P1271: ELUCIDATING TUMOR SUPPRESSOR FUNCTIONS OF TET2 IN B CELL LYMPHOMAS

Abstract

Background: Remodeling of the epigenetic landscape via DNA cytosine methylation directs cell lineage specification, establishing and maintaining gene expression programs that uniquely define given cell types. During tumorigenesis the epigenome becomes corrupted, impairing lineage-specific gene expression programs. TET2, an enzyme that contributes to the erasure of cytosine methylation via oxidation of the 5’ methyl group, is among the most frequent somatically mutated genes in human hematological tumors, commonly identified as loss-of-function versions. In mouse models, TET2 loss on its own is only weakly tumorigenic, but rather facilitates leukemic transformation driven by prototypic oncogenes such as AML-ETO or FLT3ITD. However, TET2 LOF is not limited to leukemias. In B cell malignancies, TET2 is found mutated in a fraction of diffuse large B cell lymphomas (DLBCL), which display a distinct gene expression profile. Aims: Having established a role for TET2 loss-of-function in enhancing MYC-driven lymphomas, our overall aim is to understand how TET2 loss conspires with MYC to overcome the barriers that maintain cell identity and function. Methods: Using pre-clinical mouse models and in vitro culture systems, we establish that TET2 loss boosts the formation of B cell lymphomas driven by the MYC oncoprotein.
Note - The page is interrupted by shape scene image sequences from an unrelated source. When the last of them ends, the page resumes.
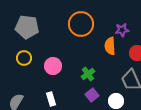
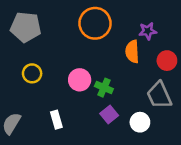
yellow circle: (24, 58) -> (32, 73), moved
pink circle: (53, 66) -> (80, 80), moved
green cross: (88, 74) -> (104, 88), turned -32

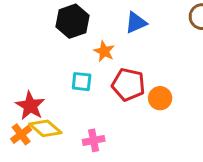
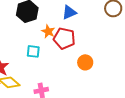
red pentagon: (128, 85) -> (64, 38), moved

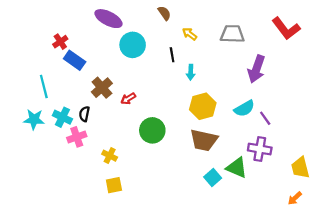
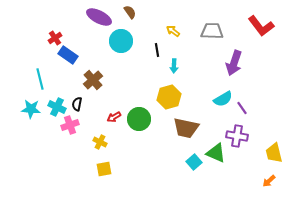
brown semicircle: (164, 13) -> (130, 12), moved
red arrow: (128, 99) -> (114, 117), moved
yellow hexagon: (203, 106) -> (169, 97), moved

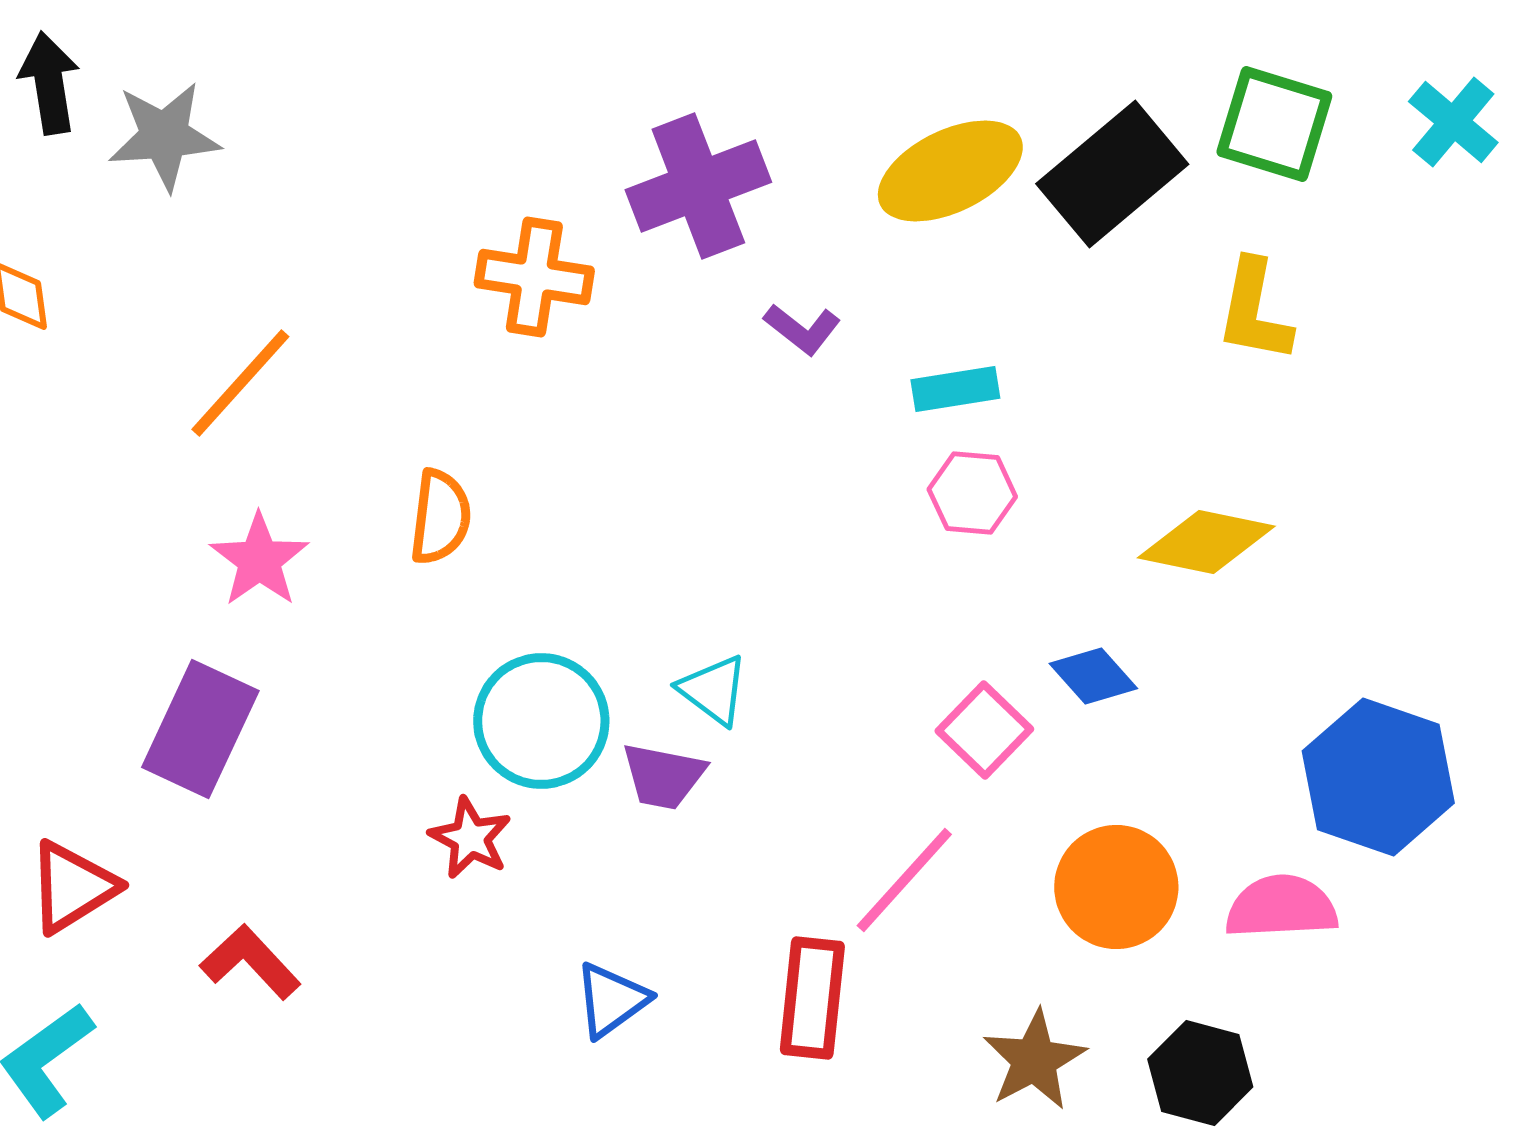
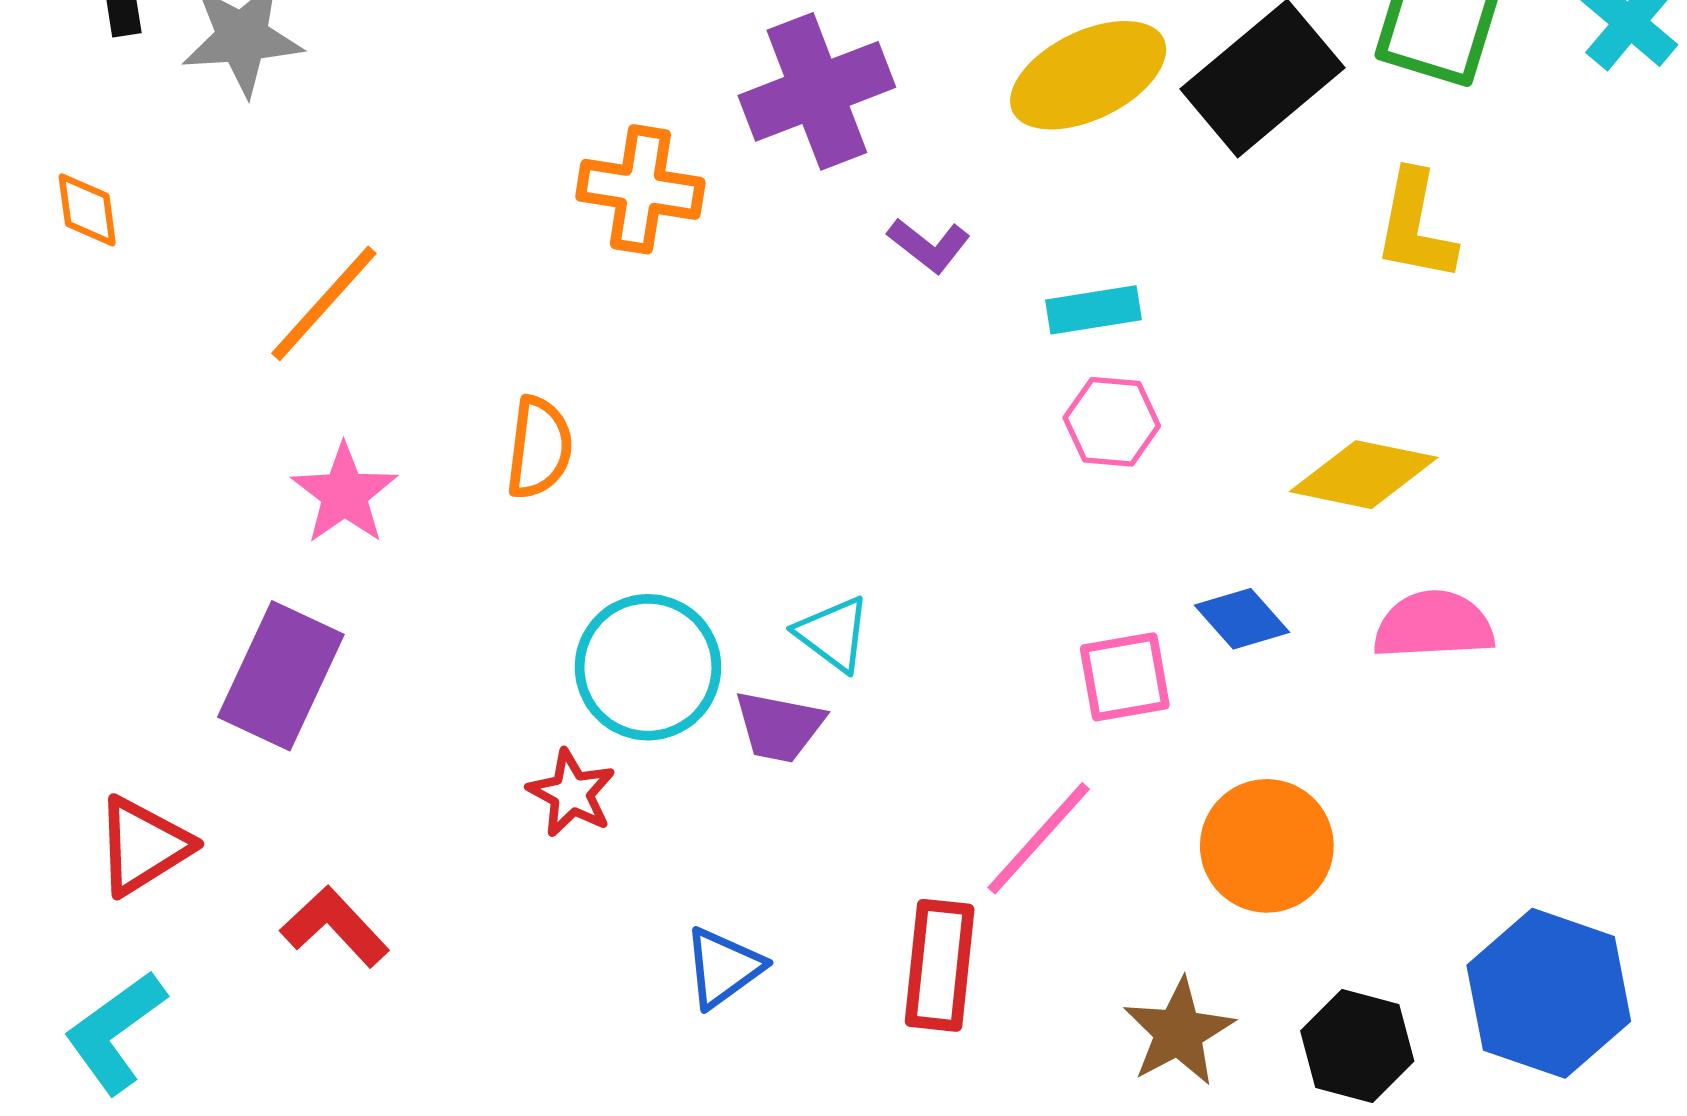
pink square: (984, 730) -> (1125, 677), turned 36
blue hexagon: (1378, 777) -> (1549, 993), moved
pink semicircle: (1281, 907) -> (1434, 625), moved

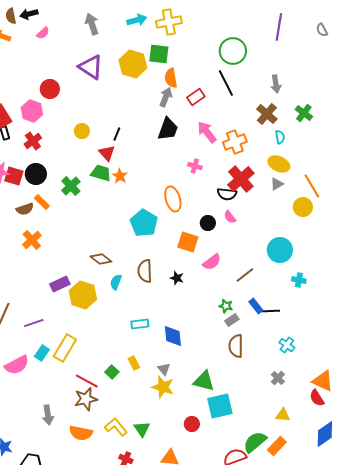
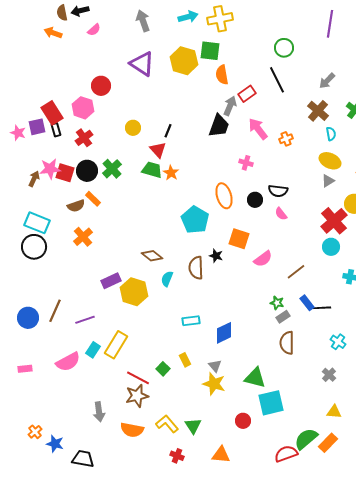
green circle: (233, 51) -> (284, 48), size x0.7
gray arrow: (276, 84) -> (327, 81), turned 54
gray arrow: (166, 97) -> (230, 106), moved
orange cross: (235, 142) -> (286, 139), size x0.6
red cross: (241, 179) -> (334, 221), moved
green cross: (71, 186) -> (112, 169), moved
black circle: (208, 223) -> (255, 200), moved
cyan circle: (280, 250) -> (331, 247), size x0.7
black star: (177, 278) -> (216, 256), moved
blue diamond: (173, 336) -> (224, 333), turned 70

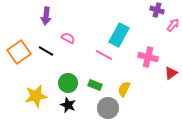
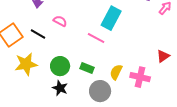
pink cross: (148, 57) -> (140, 77), moved
yellow star: (36, 96) -> (26, 64), moved

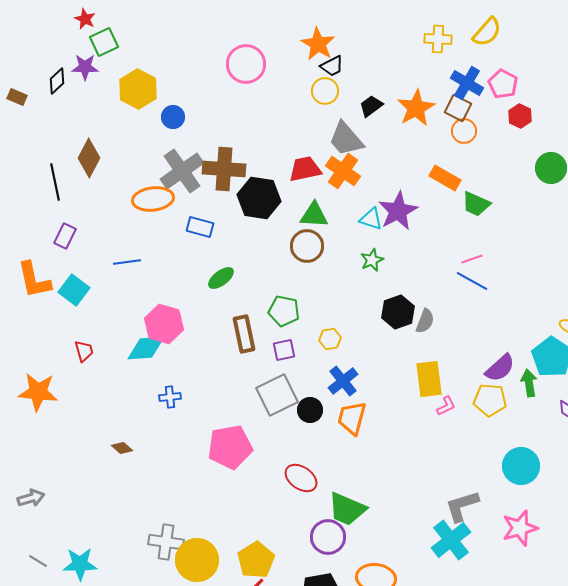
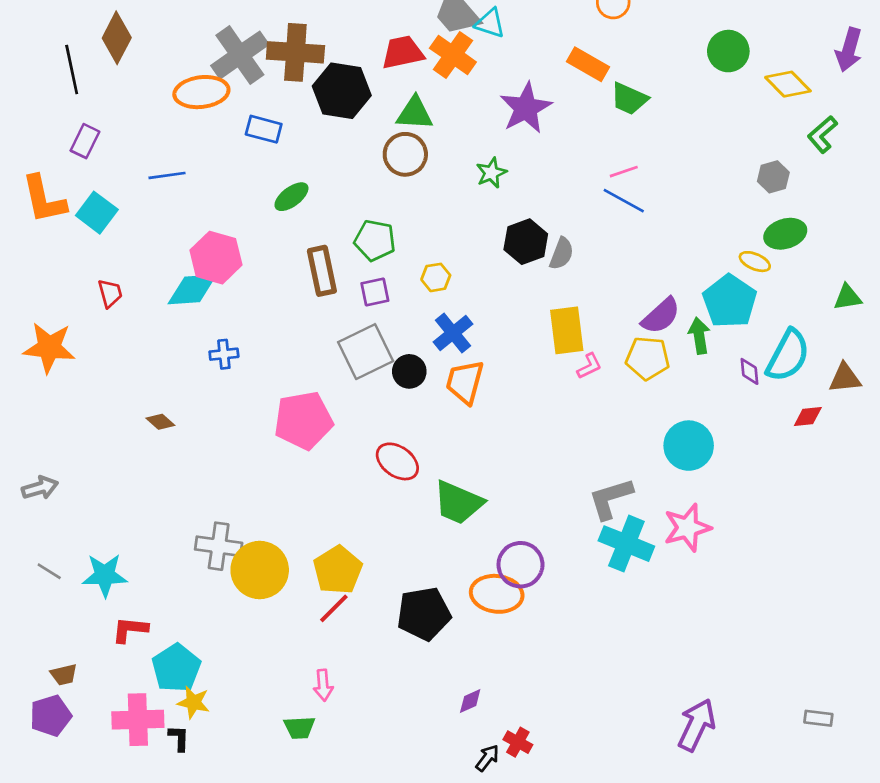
cyan triangle: (371, 219) -> (490, 23), moved
purple circle: (328, 537) -> (520, 565), moved
cyan cross: (451, 540) -> (626, 544), moved, turned -30

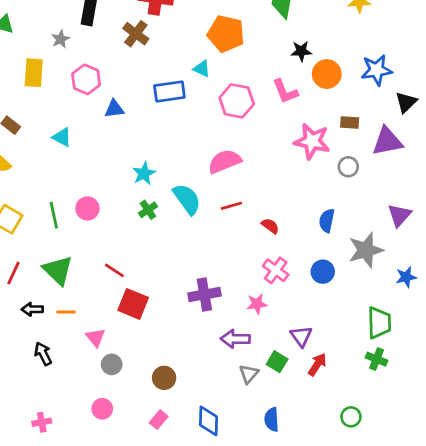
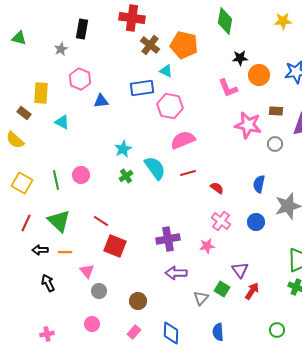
brown cross: (136, 34) -> (150, 45), moved
yellow rectangle: (34, 73) -> (41, 93), moved
pink hexagon: (237, 101) -> (170, 106), moved
purple arrow: (235, 339) -> (176, 273), moved

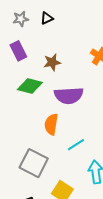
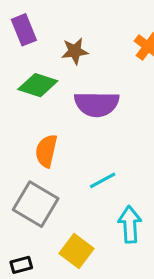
orange semicircle: (51, 124) -> (46, 151), moved

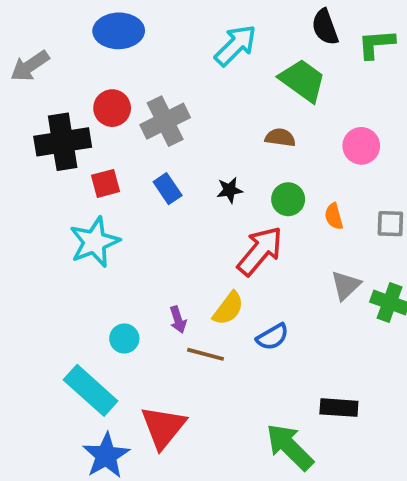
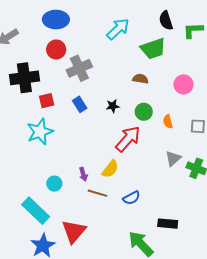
green trapezoid: (303, 80) -> (153, 49), turned 124
red circle: (112, 108) -> (56, 50), moved
blue semicircle: (273, 337) -> (131, 198), moved

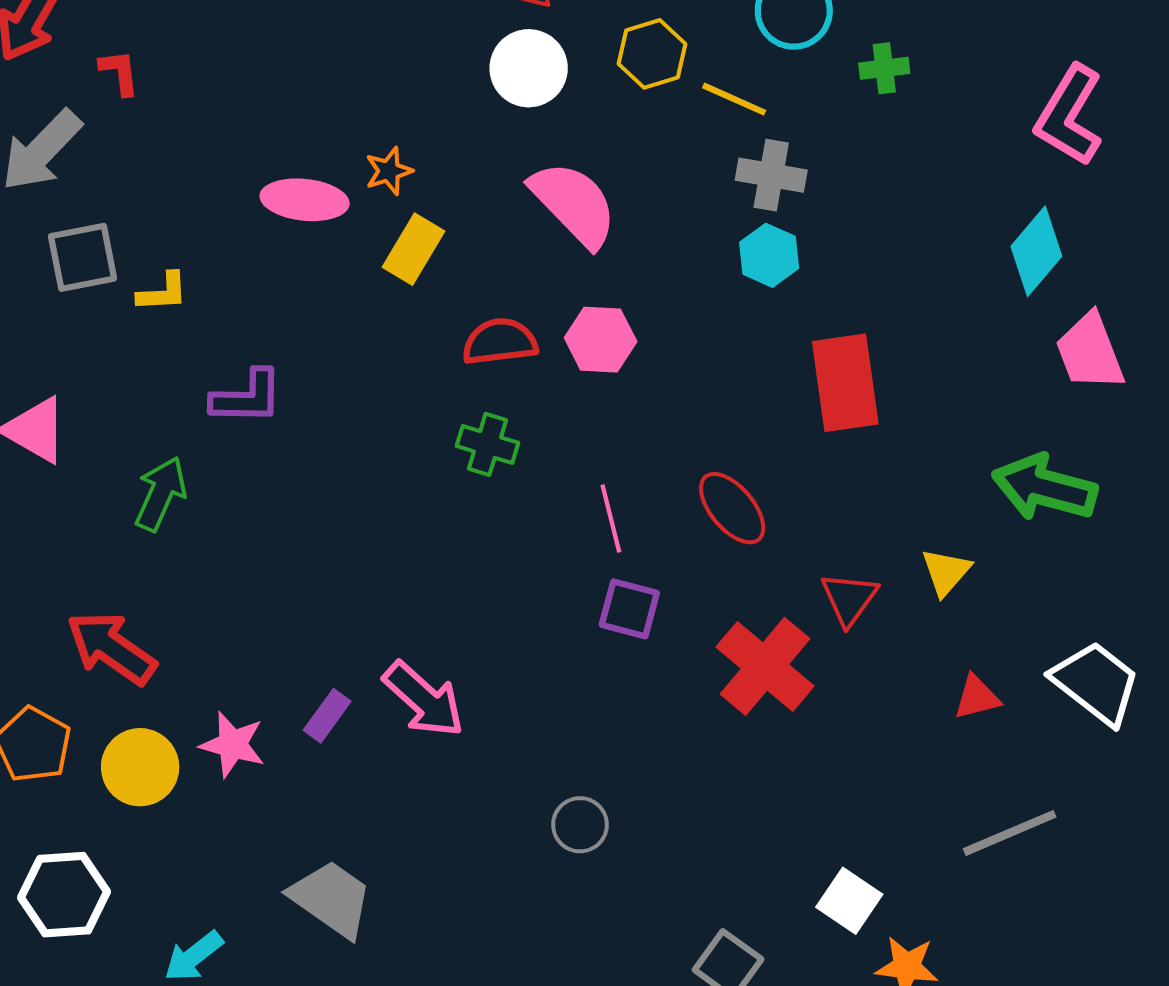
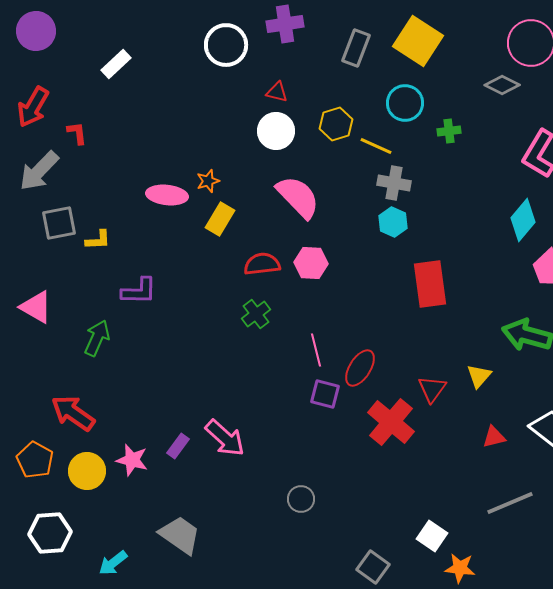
green cross: (487, 444) -> (256, 314), turned 36
red ellipse: (732, 508) -> (360, 368), moved, turned 72

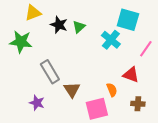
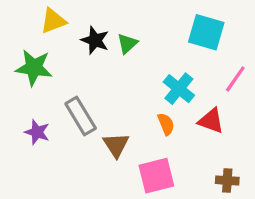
cyan cross: (111, 40) -> (179, 89), moved
orange semicircle: (112, 90) -> (166, 124), moved
purple star: (37, 103) -> (37, 132), moved
brown cross: (138, 104) -> (227, 180), moved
Results: Thus, (1) TET2 deficiency specifically in B cells facilitates MYC-mediated transformation in a dose dependent manner, and (2) TET2 deficiency early on in hematopoietic stem and progenitor cells enhances the transformative potential later on in antigen-activated B cells. Our data suggest that TET2 may exert tumor suppressor functions via controlling the expression of DNA repair genes, or via direct functions of oxidized cytosine species. In addition, TET2-deficient lymphomas select for high expression of the pro-survival BCL2 family protein BCLXL, potentially providing protection from MYC-driven apoptosis. Summary/Conclusion: Altogether, our data concerning the impact of TET2 loss-of-function on DNA repair and apoptosis mechanisms creates understanding of how TET2 deficiency nudges transformation, and reveals testable therapeutic vulnerabilities.